# Twitch-PT

In [1]:
import pandas as pd
import networkx as nx
from methods import find_groups
from ablation_metrics import compare_subgroups, evaluate_pattern_subgroups
import matplotlib.pyplot as plt
from torch_geometric.datasets import Twitch

In [2]:
dataset = Twitch(root='./data/Twitch', name='PT')

data = dataset[0]

In [3]:
class CustomGraphDataset:
    def __init__(self, dataset):
        self.dataset = dataset

    def __getitem__(self, idx):
        graph_data = self.dataset[idx]
        
        graph_metrics = {
            'edge_index': graph_data.edge_index,
            'num_nodes': graph_data.num_nodes,
            'node_feat': graph_data.x
        }
        
        labels = graph_data.y
        return graph_metrics, labels

    def __len__(self):
        return len(self.dataset)

custom_dataset = CustomGraphDataset(dataset)
graph, label = custom_dataset[0]

In [4]:
edge_index = data.edge_index 
num_nodes = data.num_nodes 
G = nx.Graph()

G.add_nodes_from(range(num_nodes))

edges = list(zip(edge_index[0].tolist(), edge_index[1].tolist()))
G.add_edges_from(edges)

In [5]:
label

tensor([0, 0, 0,  ..., 1, 0, 1])

In [None]:
attributes = graph['node_feat']
lu = pd.DataFrame(attributes)
lu['target'] = label == 1
lu.head()

In [None]:
result_normal = find_groups(G, 20, lu, ablation_mode=False)
result_normal

In [None]:
result_normal.to_csv('subgroups_twitch.csv')

In [None]:
result_ablation = find_groups(G, 20, lu, ablation_mode=True)
result_ablation

In [None]:
comparison = compare_subgroups(result_normal, result_ablation, k=10)
comparison

In [None]:
mean_ratio_normal, dist_ratios_normal = evaluate_pattern_subgroups(result_normal, lu, k=10)
mean_ratio_ablation, dist_ratios_ablation = evaluate_pattern_subgroups(result_ablation, lu, k=10)

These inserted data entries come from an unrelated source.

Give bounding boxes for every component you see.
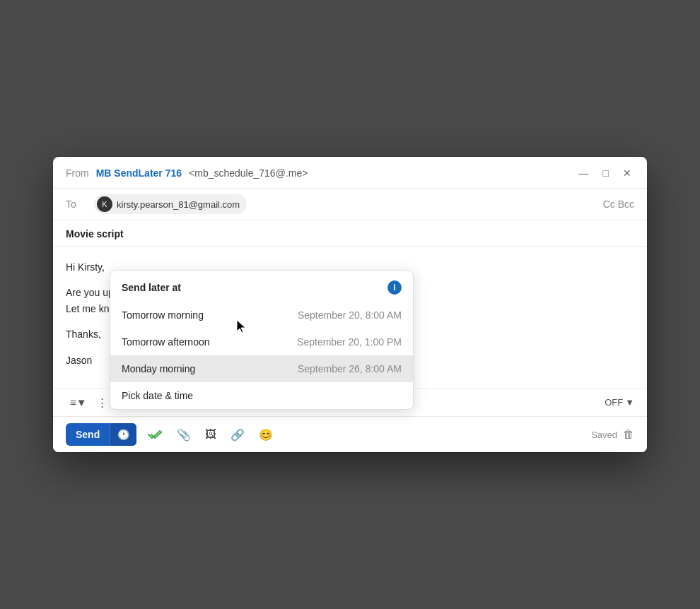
- close-button[interactable]: ✕: [620, 167, 634, 179]
- send-later-header: Send later at i: [110, 271, 413, 302]
- to-label: To: [66, 199, 87, 210]
- mouse-cursor: [235, 319, 250, 336]
- image-icon[interactable]: 🖼: [200, 424, 221, 445]
- from-section: From MB SendLater 716 <mb_schedule_716@.…: [66, 167, 308, 179]
- from-name: MB SendLater 716: [96, 167, 182, 179]
- send-clock-icon[interactable]: 🕐: [110, 423, 136, 446]
- pick-date-time-option[interactable]: Pick date & time: [110, 382, 413, 409]
- avatar: K: [97, 196, 112, 212]
- from-label: From: [66, 167, 89, 179]
- emoji-icon[interactable]: 😊: [254, 424, 278, 446]
- tomorrow-afternoon-option[interactable]: Tomorrow afternoon September 20, 1:00 PM: [110, 329, 413, 355]
- from-email: <mb_schedule_716@.me>: [189, 167, 308, 179]
- to-row: To K kirsty.pearson_81@gmail.com Cc Bcc: [53, 189, 647, 220]
- send-later-panel: Send later at i Tomorrow morning Septemb…: [110, 270, 414, 410]
- saved-label: Saved: [591, 430, 617, 440]
- check-button[interactable]: [141, 422, 168, 447]
- double-check-icon: [146, 427, 162, 442]
- bottom-toolbar: Send 🕐 📎 🖼 🔗 😊 Saved 🗑: [53, 416, 647, 452]
- recipient-chip[interactable]: K kirsty.pearson_81@gmail.com: [94, 194, 247, 214]
- off-toggle[interactable]: OFF ▼: [605, 397, 634, 408]
- compose-window: From MB SendLater 716 <mb_schedule_716@.…: [53, 157, 647, 452]
- window-controls: — □ ✕: [576, 167, 634, 179]
- off-chevron: ▼: [625, 397, 634, 408]
- tomorrow-morning-option[interactable]: Tomorrow morning September 20, 8:00 AM: [110, 302, 413, 329]
- minimize-button[interactable]: —: [576, 167, 592, 179]
- off-label-text: OFF: [605, 397, 623, 408]
- cc-bcc-button[interactable]: Cc Bcc: [603, 199, 634, 210]
- title-bar: From MB SendLater 716 <mb_schedule_716@.…: [53, 157, 647, 189]
- subject-row: Movie script: [53, 220, 647, 247]
- send-button-label: Send: [66, 423, 110, 446]
- maximize-button[interactable]: □: [600, 167, 612, 179]
- recipient-email: kirsty.pearson_81@gmail.com: [117, 199, 240, 210]
- link-icon[interactable]: 🔗: [226, 424, 250, 446]
- delete-icon[interactable]: 🗑: [623, 428, 634, 441]
- toolbar-right: Saved 🗑: [591, 428, 634, 441]
- send-button[interactable]: Send 🕐: [66, 423, 136, 446]
- monday-morning-option[interactable]: Monday morning September 26, 8:00 AM: [110, 355, 413, 382]
- send-later-title: Send later at: [122, 282, 181, 293]
- bullet-list-button[interactable]: ⋮: [93, 394, 112, 412]
- attachment-icon[interactable]: 📎: [172, 424, 196, 446]
- align-button[interactable]: ≡▼: [66, 394, 91, 411]
- info-icon[interactable]: i: [387, 280, 402, 295]
- subject-field[interactable]: Movie script: [66, 228, 124, 240]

print("Avg fraction of target=1 in top-10 normal subgroups: ", mean_ratio_normal)
print("Avg fraction of target=1 in top-10 ablation subgroups:", mean_ratio_ablation)

In [None]:
plt.figure(figsize=(8,5))
plt.hist(result_normal['q'], bins=30, alpha=0.5, label='Normal')
plt.hist(result_ablation['q'], bins=30, alpha=0.5, label='Ablation')
plt.xlabel('Q Score')
plt.ylabel('Frequency')
plt.title('Distribution of Q in Normal vs. Ablation')
plt.legend()
plt.show()